Drawing inspiration from the cover art of one of her favorite rappers, senior Lucy Mulvihill painted a giraffe wearing headphones on the side panels of a new Columbia street piano. The giraffes, as well as ivy and scenes of space, represent different aspects of her life.
Last summer, the Columbia Piano Technicians Guild brought two pianos to the streets of downtown Columbia. The donated instruments were placed outside Teller’s on East Broadway and The Heidelberg on Ninth Street. Though complaints from neighbors caused the pianos’ run to end a week earlier than planned, the instruments are returning for a second summer season.
This time around, the pianos will change locations every month out of respect for business and property owners. The rotation will also allow for the music to reach new audiences. Eventually, there will be two, but for now there’s only one in commission.
The first of the season’s pianos appeared outside of the Fine Arts Building on campus April 13 as part of a celebration for the pianos’ return.

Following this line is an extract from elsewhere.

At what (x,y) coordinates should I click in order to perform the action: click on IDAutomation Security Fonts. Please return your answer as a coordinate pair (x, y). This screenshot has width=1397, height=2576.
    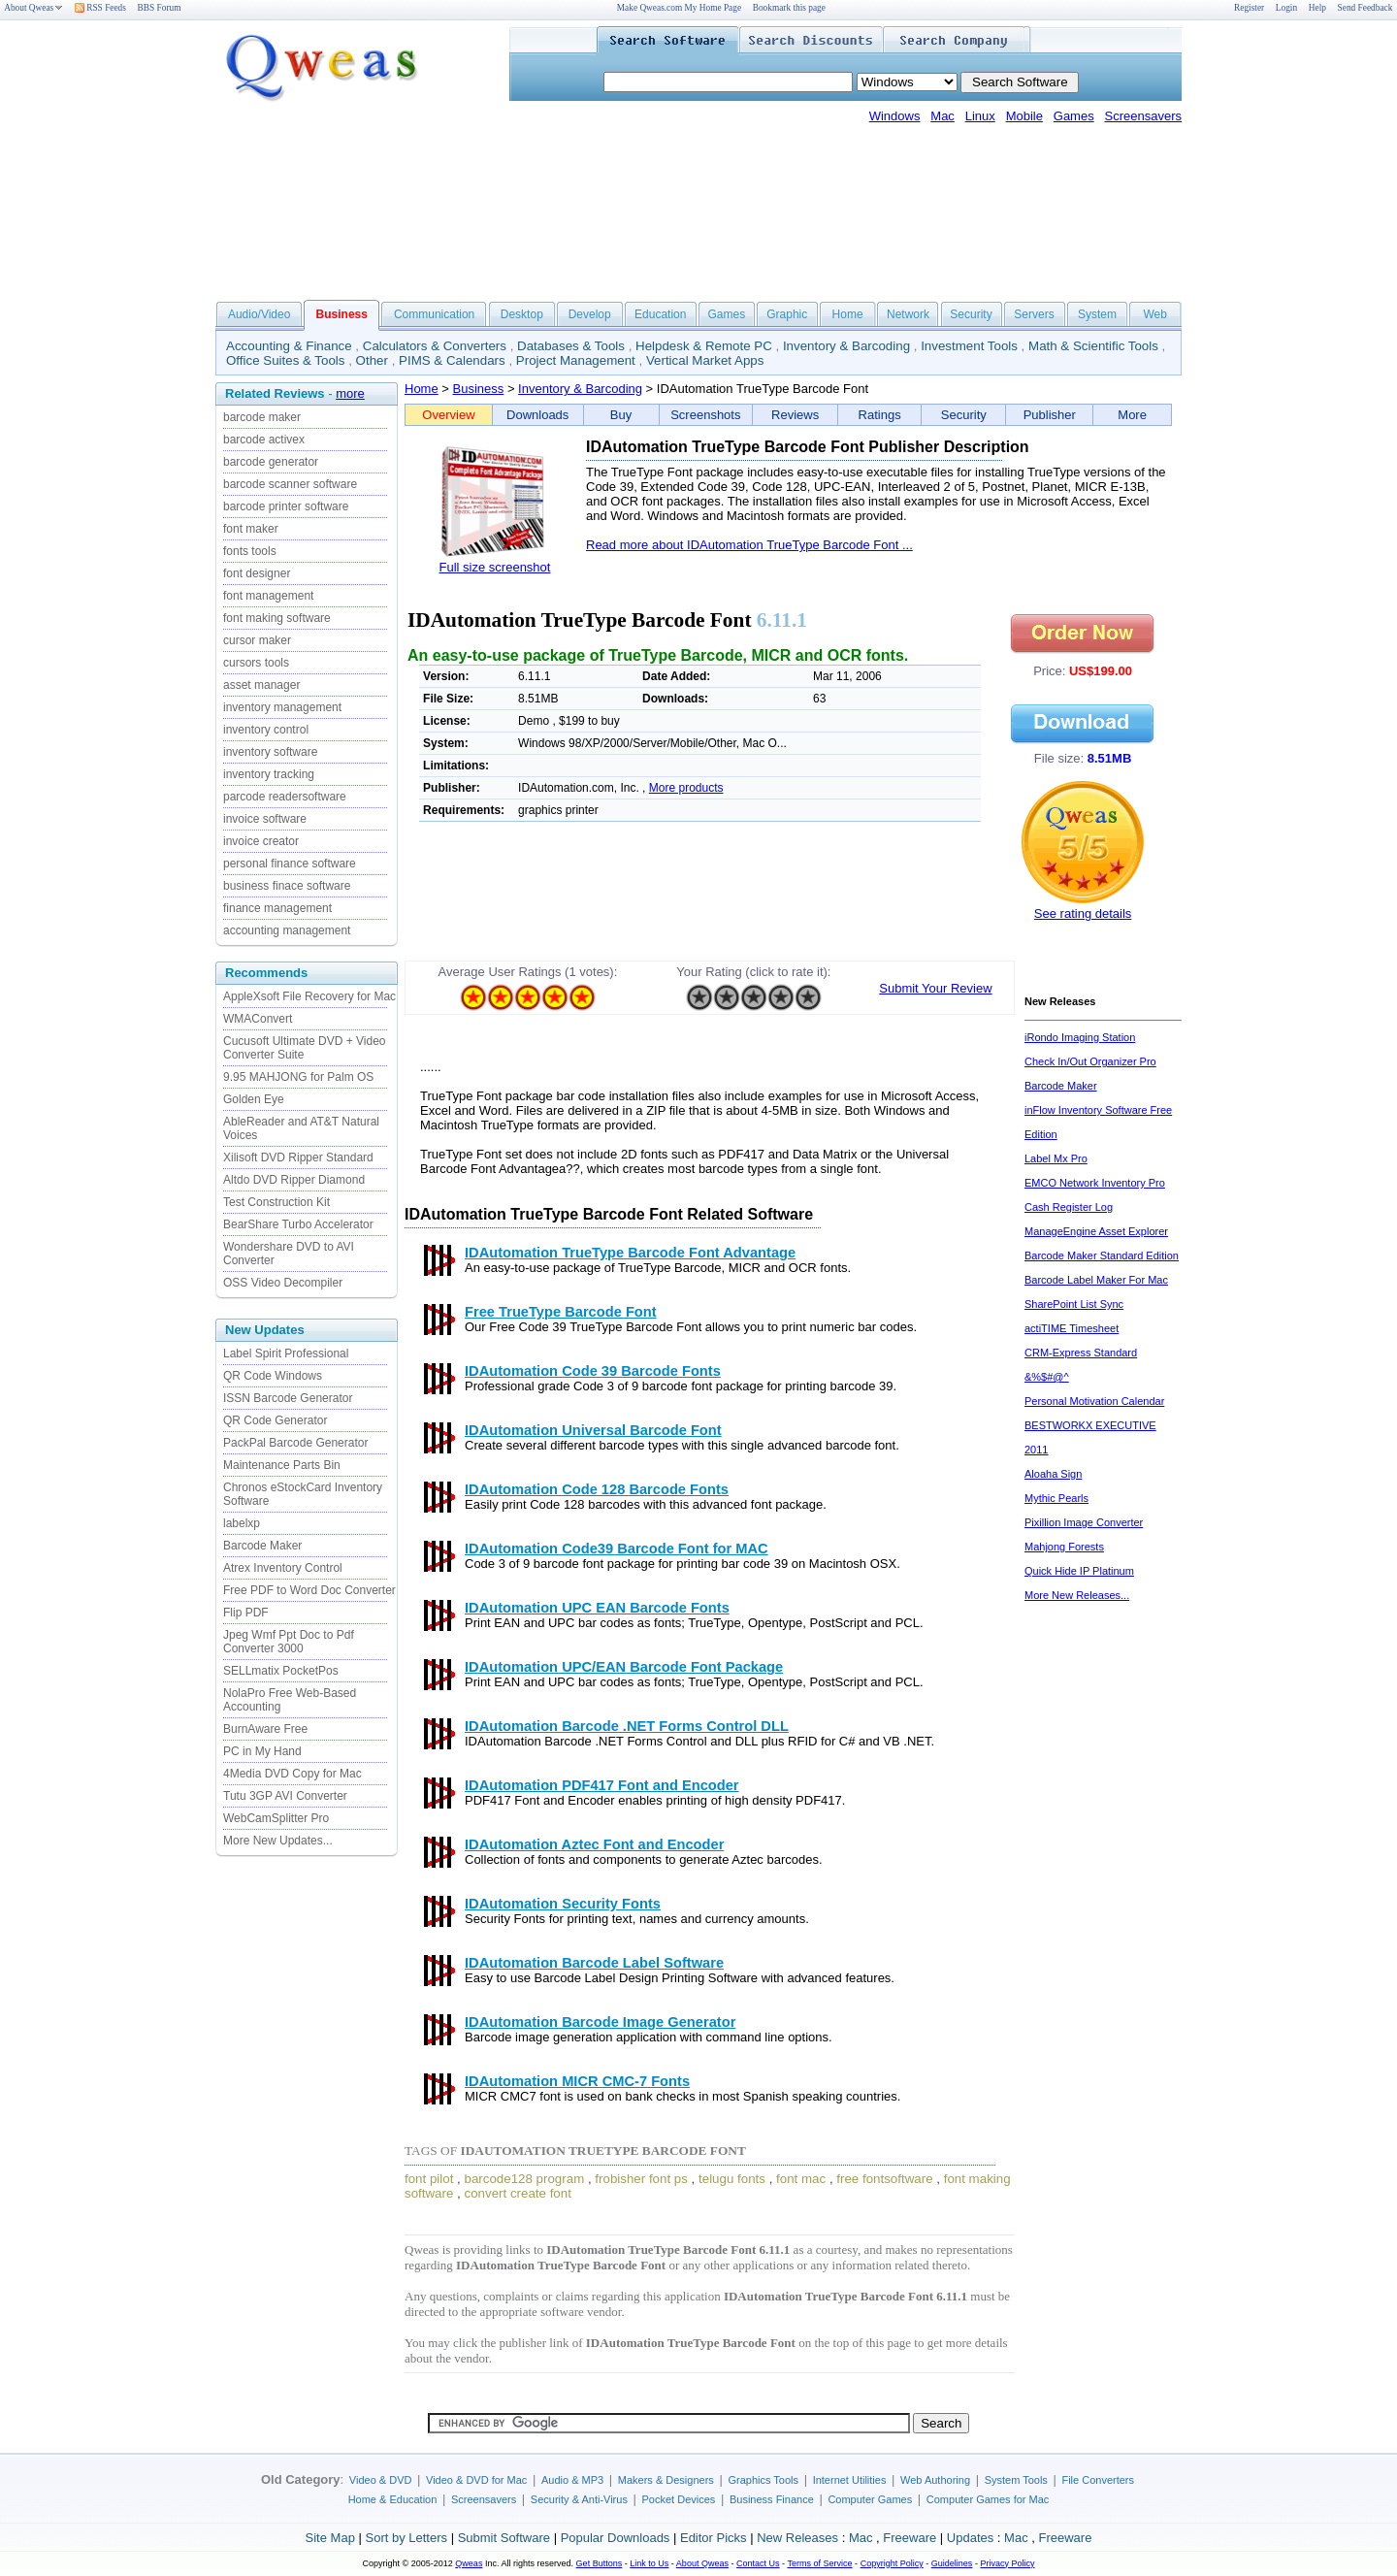     Looking at the image, I should click on (563, 1903).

This newly donated instrument was painted by Mulvihill, who jumped at the opportunity to become involved in the project after hearing the music school was looking for an artist.
“I didn't plan what I was going to draw beforehand, and I only had about four days to paint it, so I basically just dove head-first into the project not knowing what the end result would be,” Mulvihill says. “It's more fun that way.”
The piano’s front panels and legs are covered in painted ivy because of the plant’s presence at Mulvihill’s childhood home. The rest of the piano is a night sky with planets and stars because of her interest in astronomy. The giraffes cover the sides.
“The giraffes also both have the state of Missouri hidden in their spots, but I'm almost positive that nobody has noticed,” Mulvihill said in an email. “It's sort of a Where's Waldo.”
Mulvihill’s favorite aspect of her involvement was simply contributing to the project’s overall goal. The street piano project takes pianos that would otherwise be thrown away and gives them another chance.
“Music and art bring people together,” Mulvihill says. “We need more of both in this world. Simply put, the pianos bring people joy. I think that it's important to smile at the little things in life, so I wanted to leave Columbia knowing I did something that would make people happy.”
The people of Columbia have already celebrated the pianos’ return by cranking out tunes daily to people who walk on Lowry Mall.
The piano is set to move to The Heidelberg on May 6 to officially kick off the instruments’ downtown rotation.